You can't see your own gaps because you're an expert. Your brain skips over obvious steps and assumes knowledge your students don't have. AI has no expertise blindness and can spot what you're missing.
Student questions from live sessions reveal curriculum gaps. Feed them to Claude to identify what's missing from your outline.
Use this proven prompt: "Compare this course against what educators typically teach on [topic]. What topics are commonly covered that I haven't included?" Then paste your course outline. The specificity matters.
Combine AI analysis with real student data: FluentCommunity surveys for feedback, Zoom polls during sessions, and direct student questions. AI finds patterns. Students confirm them.
Not every gap is worth fixing immediately. Prioritize by impact: Does this gap stop students from progressing? Can you fix it with a small addition? If it requires full restructuring, plan it for next iteration.
Ask Claude three key questions to check if your course delivers on its promises. Identify gaps between what you sell and what you teach.
A curriculum gap analysis is a three-column audit table showing market searches, what you teach, and what gaps exist.
Run gap analysis once per cohort, after the course ends. No, AI can't do it fully automatically—you need student data. But you can build a semi-automated system using templates and tracking.
Copy your course outline into Claude. Describe your target students and your teaching angle. Ask Claude: "What topics are typically taught on [subject] that my outline doesn't cover?" You'll get a prioritized gap report in seconds.
Ask AI to role-play as a complete beginner in your niche and read through your course. Tell it: "You know nothing about [topic]. Here's my course. Where would you get lost?" It spots what your expert eye misses.
AI search analysis reveals which topics your market demands but your curriculum hasn't addressed yet.
AI can audit your course outline and identify topics you haven't covered yet, preventing student questions and complaints. Use AI to compare your curriculum against what's commonly taught on the same topic.

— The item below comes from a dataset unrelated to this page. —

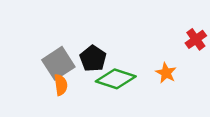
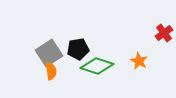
black pentagon: (93, 58) -> (78, 49), turned 30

Map your curriculum from theory to action. If a lesson doesn't guide students toward a real-world action, it's incomplete.

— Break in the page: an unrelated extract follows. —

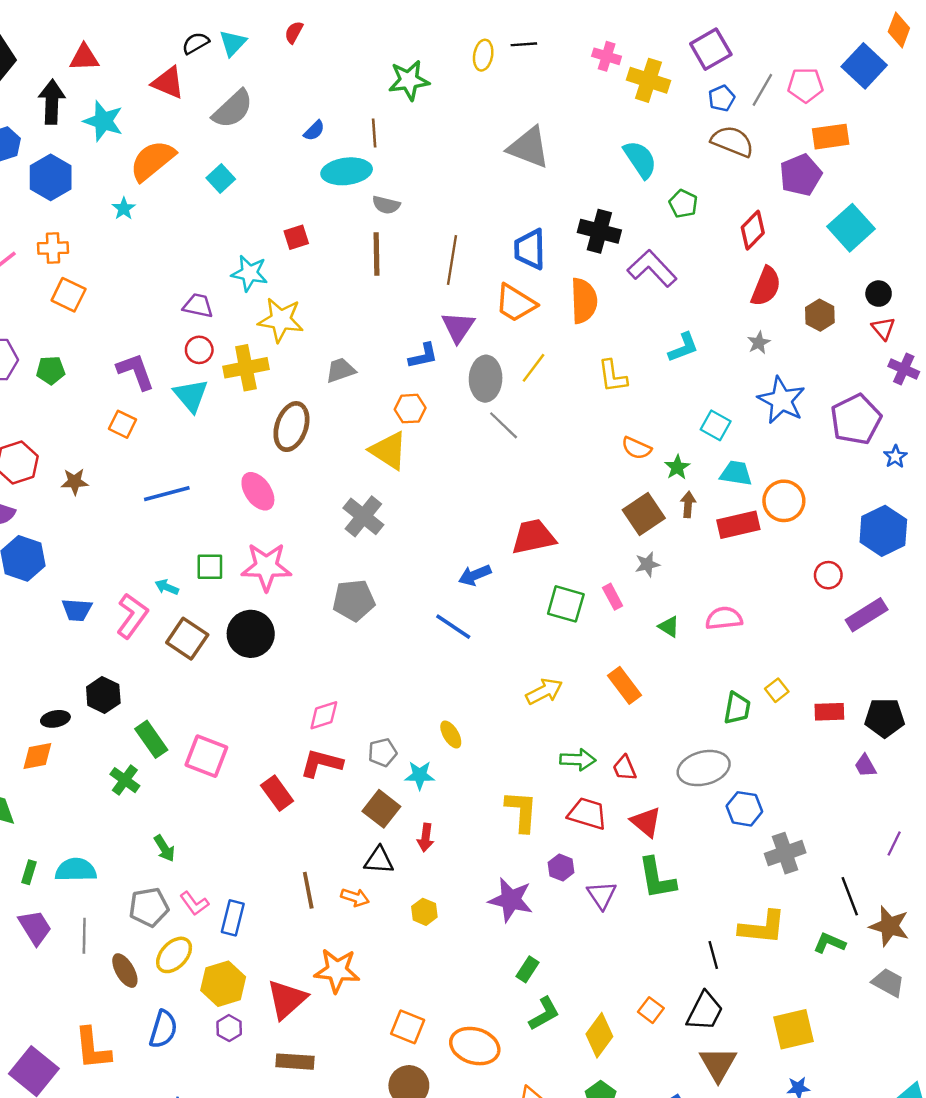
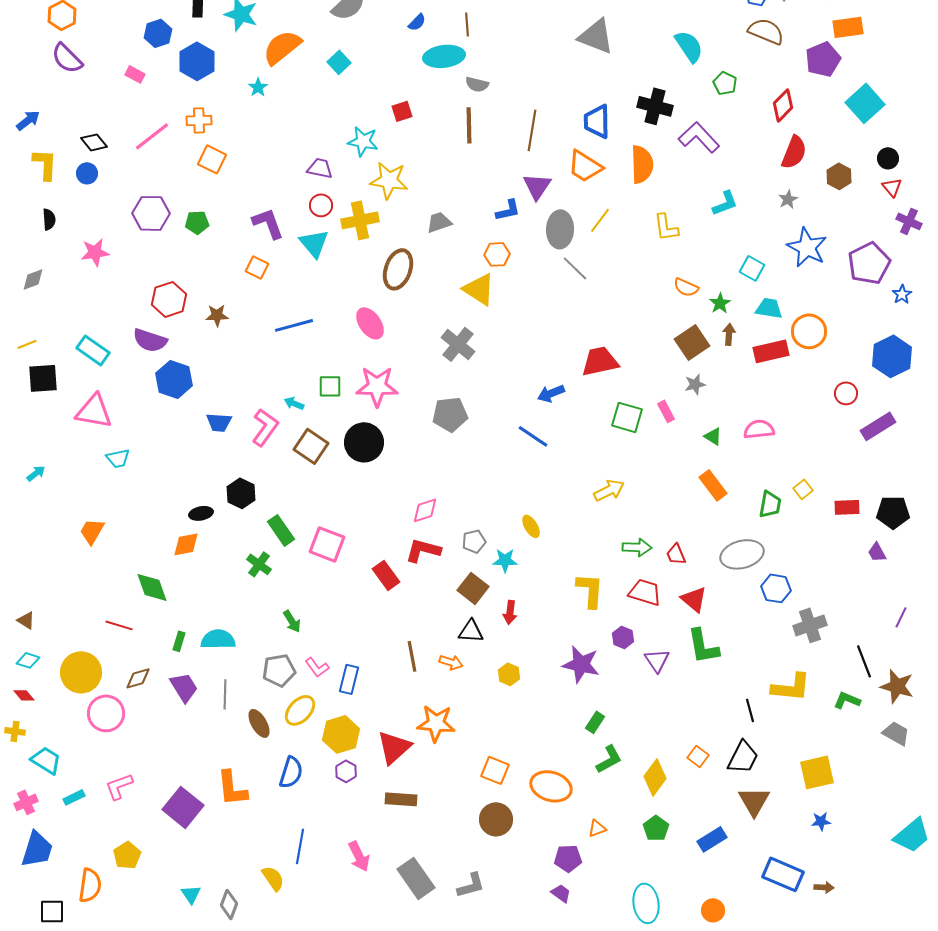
orange rectangle: (625, 685) -> (713, 485), moved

Check if your course language matches what students actually search for online. Misalignment kills discoverability.
Use AI to trace the progression from module to module by feeding it your course outline. Ask it to identify gaps, repetition, and logical breaks. It spots what you've been too close to see.
Check if your course follows a complete journey from problem to solution by mapping each lesson against the before-after-bridge framework.

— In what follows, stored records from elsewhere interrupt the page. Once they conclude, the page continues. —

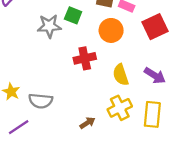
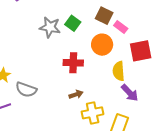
yellow semicircle: (121, 75) -> (119, 71), moved
brown arrow: (87, 123) -> (76, 94), moved

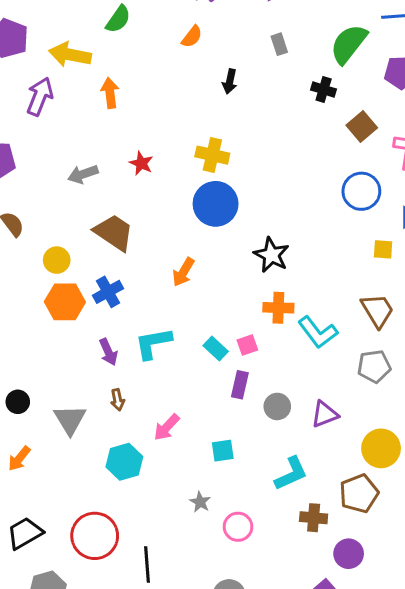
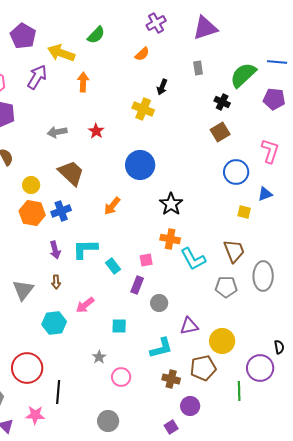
brown square: (362, 126) -> (220, 132), moved
yellow cross: (212, 155) -> (143, 109), moved
cyan rectangle: (216, 349) -> (113, 266), moved
purple triangle: (325, 414) -> (189, 326), moved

Map your course outline against your students' biggest objections. Identify which fears you address and which you skip. Reorganize to handle objections early.
Check if each module's content delivers on its title promise. Module titles create expectations—if content doesn't match the title, students feel misled.
AI flags when you're assuming too much prior knowledge. It reads your lessons as a beginner and identifies unexplained terms and skipped steps.
Yes, with qualifications. AI can predict obvious follow-up questions based on your content. It won't predict every question, but it catches the most common ones, helping you pre-answer before students get stuck.
Ask Claude to find redundant content that repeats earlier lessons without adding value. Tighter courses have higher completion rates.
AI identifies context cliffs—places where your lessons assume knowledge they haven't taught, leaving students stranded.
Yes. Describe your course to Claude, and ask it to predict what questions students will ask based on what you're teaching. It can anticipate knowledge gaps and suggest topics to address.
Yes. Tell Claude your course outline and ask it to compare against the standard curriculum for your topic. You'll see which gaps exist, which topics you cover that others don't, and whether your approach is aligned or unique.
Compare your course outline to the top search questions your audience asks. Identify gaps between what you teach and what they search for.